TRY IT: Exactly how many lines below mention "ordine"? Answer with that number alone.

DATA PROVIDED:
────────────────

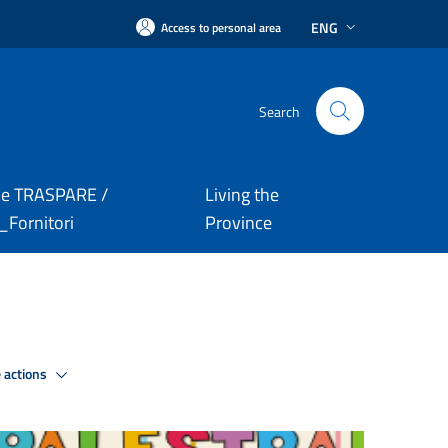
ENG
Access to personal area
Search
le TRASPARE /
Living the
Fornitori
Province
 actions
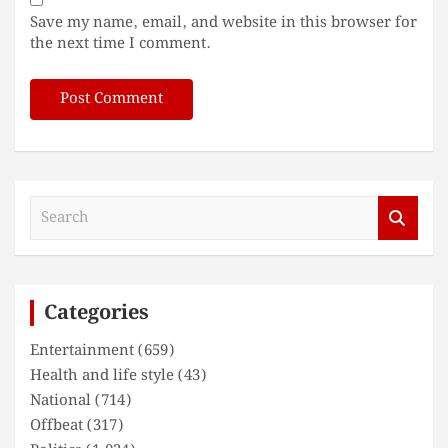
Save my name, email, and website in this browser for
the next time I comment.
S
e
a
r
c
Categories
h
Entertainment
(659)
Health and life style
(43)
National
(714)
Offbeat
(317)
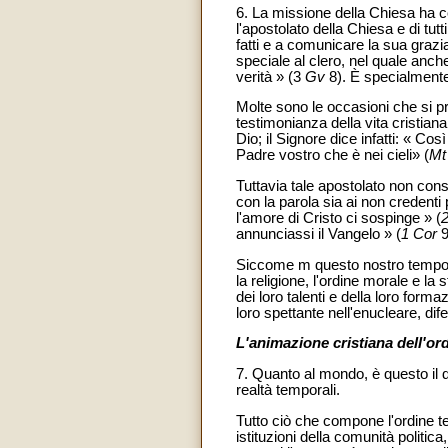
6. La missione della Chiesa ha c
l'apostolato della Chiesa e di tut
fatti e a comunicare la sua grazia
speciale al clero, nel quale anch
verità » (3
Gv
8). È specialmente 
Molte sono le occasioni che si pr
testimonianza della vita cristiana
Dio; il Signore dice infatti: « Co
Padre vostro che è nei cieli» (
Mt
Tuttavia tale apostolato non cons
con la parola sia ai non credenti p
l'amore di Cristo ci sospinge » (
annunciassi il Vangelo » (
1 Cor
9
Siccome m questo nostro tempo n
la religione, l'ordine morale e l
dei loro talenti e della loro for
loro spettante nell'enucleare, dife
L'animazione cristiana dell'or
7. Quanto al mondo, è questo il d
realtà temporali.
Tutto ciò che compone l'ordine temp
istituzioni della comunità politica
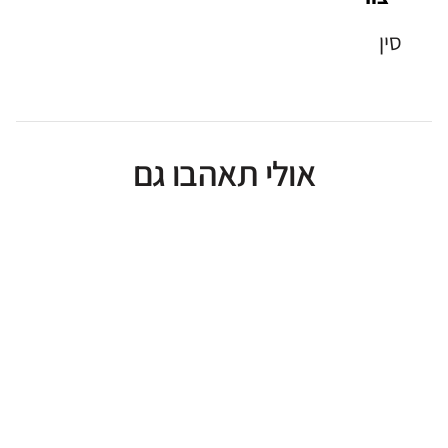
סין
אולי תאהבו גם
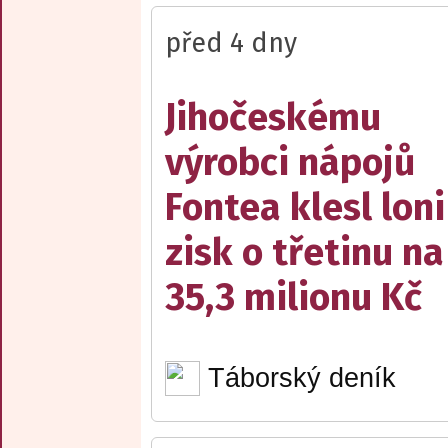
před 4 dny
Jihočeskému
výrobci nápojů
Fontea klesl loni
zisk o třetinu na
35,3 milionu Kč
Táborský deník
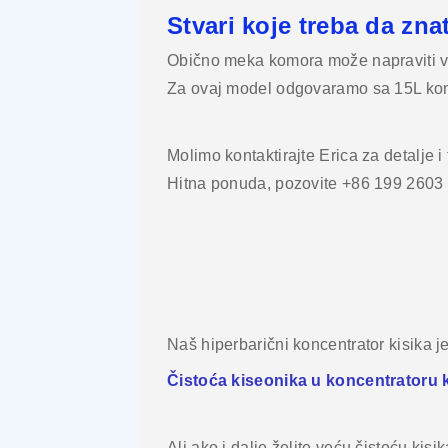
Stvari koje treba da znat
Obično meka komora može napraviti ver
Za ovaj model odgovaramo sa 15L kon
Molimo kontaktirajte Erica za detalje i
Hitna ponuda, pozovite +86 199 2603 
Naš hiperbarični koncentrator kisika 
Čistoća kiseonika u koncentratoru 
Ali ako i dalje želite veću čistoću ki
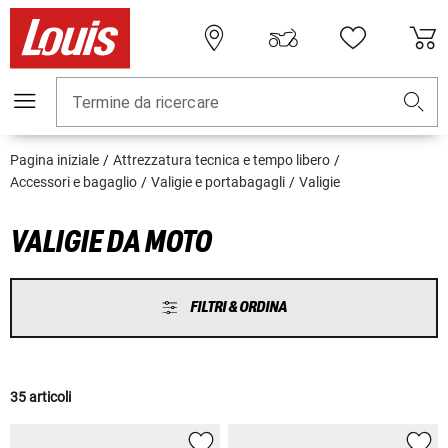
Termine da ricercare
Pagina iniziale
Attrezzatura tecnica e tempo libero
Accessori e bagaglio
Valigie e portabagagli
Valigie
VALIGIE DA MOTO
FILTRI & ORDINA
35 articoli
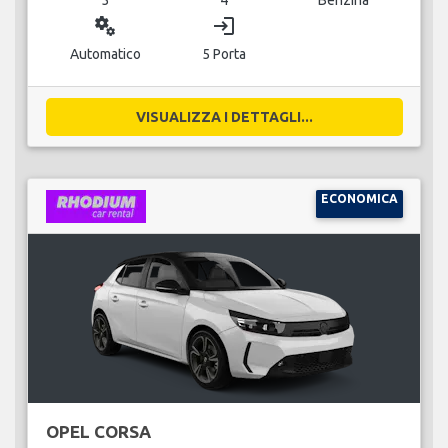
miscellaneous_services
login
Automatico
5 Porta
VISUALIZZA I DETTAGLI...
ECONOMICA
OPEL CORSA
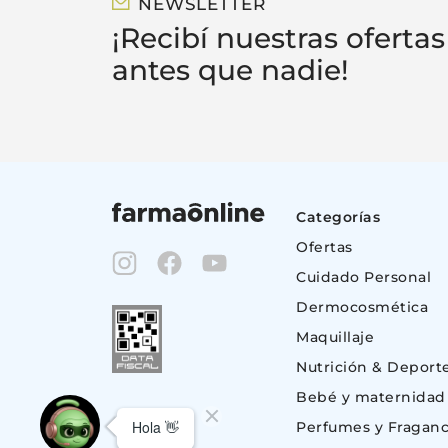
NEWSLETTER
¡Recibí nuestras ofertas
antes que nadie!
Categorías
Ofertas
Cuidado Personal
Dermocosmética
Maquillaje
Nutrición & Deport
Bebé y maternidad
Perfumes y Fraganc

────────────────

ANSWER TO THIS EXERCISE: 2